>>>

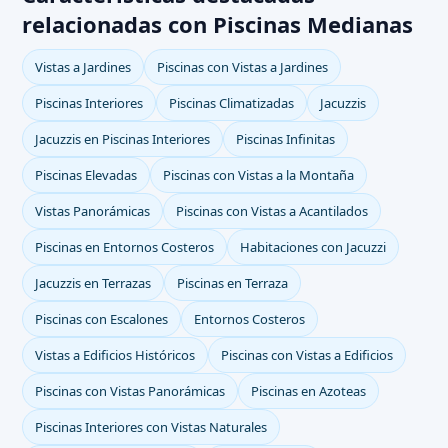
relacionadas con Piscinas Medianas
Vistas a Jardines
Piscinas con Vistas a Jardines
Piscinas Interiores
Piscinas Climatizadas
Jacuzzis
Jacuzzis en Piscinas Interiores
Piscinas Infinitas
Piscinas Elevadas
Piscinas con Vistas a la Montaña
Vistas Panorámicas
Piscinas con Vistas a Acantilados
Piscinas en Entornos Costeros
Habitaciones con Jacuzzi
Jacuzzis en Terrazas
Piscinas en Terraza
Piscinas con Escalones
Entornos Costeros
Vistas a Edificios Históricos
Piscinas con Vistas a Edificios
Piscinas con Vistas Panorámicas
Piscinas en Azoteas
Piscinas Interiores con Vistas Naturales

<<<

YOUR GOAL: Count the lines of the material above that contain "Panorámicas"; your reply is that number and no more.

YOUR RESPONSE: 2